Each is priced according to its square footage: Royal, at $28,000 a night; Hamilton, $15,000; Musician's, $10,300; Writer's, $10,300; Whitehall, $8,700; Explorer's, $7,100; and Actor's, $7,100.
Pisani said Corinthia would aim to offer the equivalent of these suites in future hotels.
Pisani's goal in London is to "cruise" at an occupancy level of about 80% within two years; the target this year is 64%.
With London as a showplace for the brand, Pisani is aggressively searching for locations in other major gateways, with particular emphasis on New York and Paris. He said he was also interested in China, India and South America. Corinthia is prepared to invest $2 billion in developing an additional eight properties, he said.
Once the brand has roughly doubled in size, Pisani said, "that will give us sufficient exposure, and I would then like to reach a stage where investors will come to us to manage their hotels, on the model of the Four Seasons." Corinthia and its subsidiaries currently develop, manage and own all of their hotels.
Corinthia is celebrating its 50th anniversary as a company: Pisani opened a restaurant in his native Malta in 1962 and opened his first hotel in 1968, the Corinthia Palace, which continues to operate today.

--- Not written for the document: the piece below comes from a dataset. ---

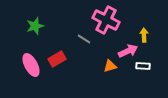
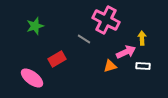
yellow arrow: moved 2 px left, 3 px down
pink arrow: moved 2 px left, 1 px down
pink ellipse: moved 1 px right, 13 px down; rotated 25 degrees counterclockwise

"Our main responsibility is to respect our culture as we grow," Pisani said. "That's harder than designing a lovely penthouse. We are constantly working to get the best out of our colleagues by telling them they are the best and working with the best.
"Our advantage up to now has been our size, which has allowed us to maintain what we call the craftsmanship of care," he said. "Maintaining that is our goal."